Kurtuluş Savaşı’nın ilk dönemlerinde, zor şartlar ve her türlü imkânsızlıklar içerisinde tutuşturulan bağımsızlık meş’alesi, Gazi Mustafa Kemal Atatürk ve silah arkadaşlarının öncülüğünde kahraman milletimizin azim ve karlılığı ile 30 Ağustos Başkomutanlık Meydan Muharebesi neticesinde zaferle taçlanmıştır.30 Ağustos 1922 tarihi aziz milletimizin hiçbir zillet ve esareti kabul etmeyeceği, bağımsızlığını ve hür yaşama iradesini sonu ne olursa olsun hiçbir surette terk etmeyeceğini tüm cihana güçlü bir şekilde haykırdığı günün adıdır.
Bundan 100 yıl önce olduğu gibi bugün de tüm milletimiz, kendisini, birliğini, bütünlüğünü, kalkınmasını, huzuru ve güvenliğini hedef alan bedbahtları, engin feraseti ve sarsılmaz cesaret ve kararlı duruşuyla, gerektiğinde canını ortaya koyarak bertaraf etmeye devam etmektedir.
Milletimizin, gelişmesini ve kalkınmasını, birlik beraberlik ve kardeşliğini hedef alan iç ve dış mihraklar, binlerce yıllık güçlü devlet geleneğimiz ve medeniyet tasavvurumuz, güçlü toplum ve ordumuz ve yine milletimizin karakterin de mündemiç olan milli, manevi değerler ve üstün hasletler karşısında hiç şüphesiz ki başarılı olamayacak ve asil milletimiz güçlü adımlarla büyük hedeflerine doğru emin adımlarla yürümeye devam edecektir.

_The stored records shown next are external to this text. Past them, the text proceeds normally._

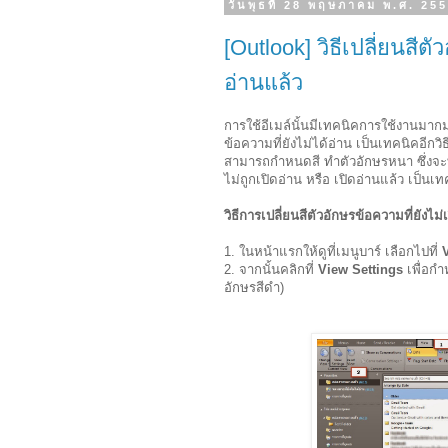
วันพุธที่ 28 พฤษภาคม พ.ศ. 25
[Outlook] วิธีเปลี่ยนสีต
อ่านแล้ว
การใช้อีเมล์นั้นมีเทคนิคการใช้งานมากม
ข้อความที่ยังไม่ได้อ่าน เป็นเทคนิคอีกวิธ
สามารถกำหนดสี ทำตัวอักษรหนา ซึ่งจะทำใ
ไม่ถูกเปิดอ่าน หรือ เปิดอ่านแล้ว เป็นเ
วิธีการเปลี่ยนสีตัวอักษรข้อความที่ยังไม่
1. ในหน้าแรกให้ดูที่เมนูบาร์ เลือกไปที่
2. จากนั้นคลิกที่
View Settings
เพื่อกำ
อักษรสีดำ)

Bu duygular içerisinde; başta Gazi Mustafa Kemal Atatürk ve silah arkadaşları olmak üzere vatanımız uğruna canını feda etmiş tüm şehitlerimizi rahmetle anıyor, gazilerimizi minnetle yâd ediyor, şehit aileleri ve yakınlarına sabır ve metanet dileklerimizle 30 Ağustos Zafer Bayramı’mızı kutluyorum.”